Vor 130.000 Jahren änderte sich die Umgebung

Ein Grund, warum Homo erectus wohl mehr als eine Million Jahre auf Java lebte, war, dass er an das dortige flache Grasland angepasst war. Bis sich vor etwa 130.000 Jahren die Umgebung änderte. "Wir wissen, dass sich die Pflanzenwelt von Grasland in tropischen Regenwald verwandelte", sagte Ciochon. "Dort gab es die Pflanzen und Tiere nicht mehr, die Homo erectus kannte, und er konnte sich einfach nicht daran anpassen."

Knochenlager bei den Ausgrabungen von 2010.
Knochenlager bei den Ausgrabungen von 2010.

© Russell L. Ciochon

Dass Homo erectus auf Java mit dem modernen Menschen zusammentraf, halten die Forscher aufgrund ihrer Ergebnisse für unwahrscheinlich. Auf der indonesischen Insel Flores und der philippinischen Insel Luzon wurden allerdings zwei Zwerghomininen gefunden, die Homo erectus äußerlich ähnelten: Homo floresiensis und Homo luzonenis. Alle drei waren Vertreter der Gattung Homo in Südostasien. Alle drei starben aus.

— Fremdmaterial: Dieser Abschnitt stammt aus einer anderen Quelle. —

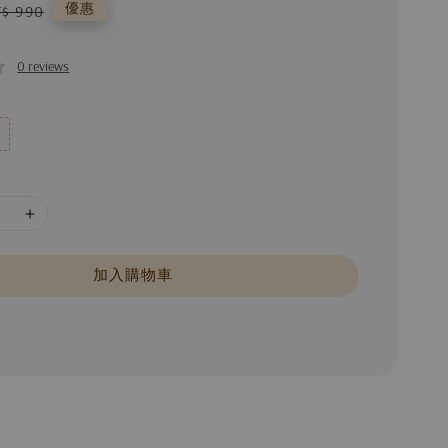
egular
優惠
T$ 990
rice
0 reviews
加入購物車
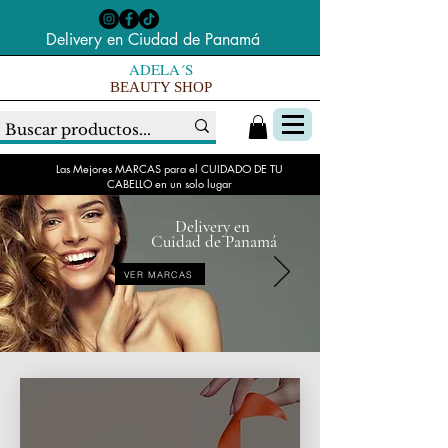
Delivery en Ciudad de Panamá
ADELA´S
BEAUTY SHOP
Las Mejores MARCAS para el CUIDADO DE TU
CABELLO en un solo lugar
Delivery en
Cuidad de Panamá
VER MARCAS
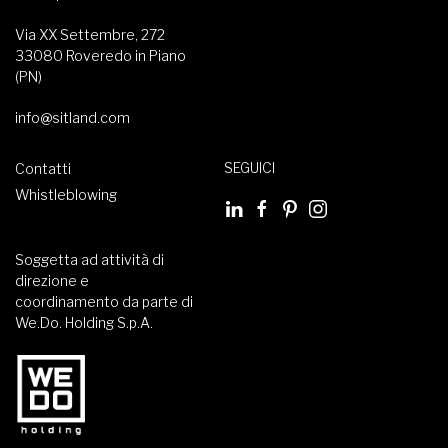
Via XX Settembre, 272
33080 Roveredo in Piano
(PN)
info@sitland.com
SEGUICI
Contatti
Whistleblowing
Soggetta ad attività di
direzione e
coordinamento da parte di
We.Do. Holding S.p.A.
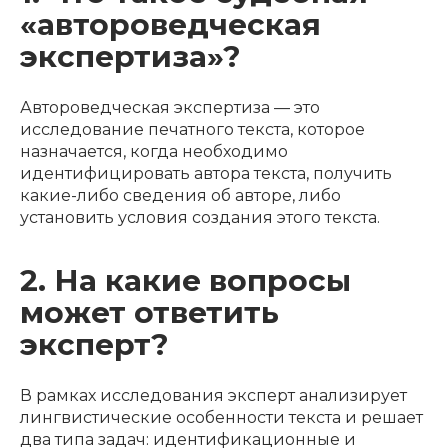
«автороведческая
экспертиза»?
Автороведческая экспертиза — это
исследование печатного текста, которое
назначается, когда необходимо
идентифицировать автора текста, получить
какие-либо сведения об авторе, либо
установить условия создания этого текста.
2. На какие вопросы
может ответить
эксперт?
В рамках исследования эксперт анализирует
лингвистические особенности текста и решает
два типа задач: идентификационные и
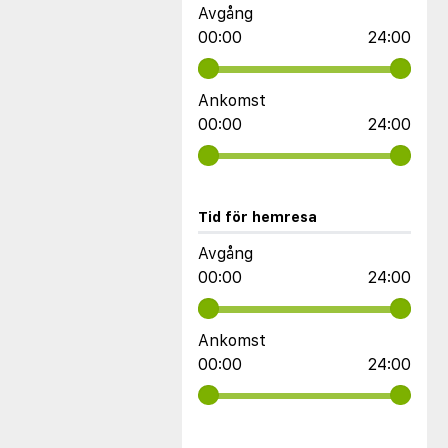
Avgång
00:00
24:00
Ankomst
00:00
24:00
Tid för hemresa
Avgång
00:00
24:00
Ankomst
00:00
24:00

Sind wir zu einem Prozent Homo erectus?

Genetische Daten deuten allerdings darauf hin, dass eine andere Frühmenschenart schon recht früh (vor etwa 360.000 Jahren) auf den südostasiatischen Inseln angekommen sein könnte: Denisova-Menschen. Sie trafen wohl vor etwa 45.000 und 30.000 Jahren in der Region auf Homo sapiens, den modernen Menschen.

Die Autoren schreiben, dass sich etwa ein Prozent des Erbguts moderner Populationen weder dem Menschen noch dem Neandertaler oder dem Denisovaner zuordnen lässt. Das könnte bedeuten, mutmaßen sie, dass die Denisovaner bei ihrer Ankunft in Südostasien doch noch auf die letzten lebenden Exemplare von Homo erectus getroffen sein könnten – mit genetischen Spuren bis in die Gegenwart.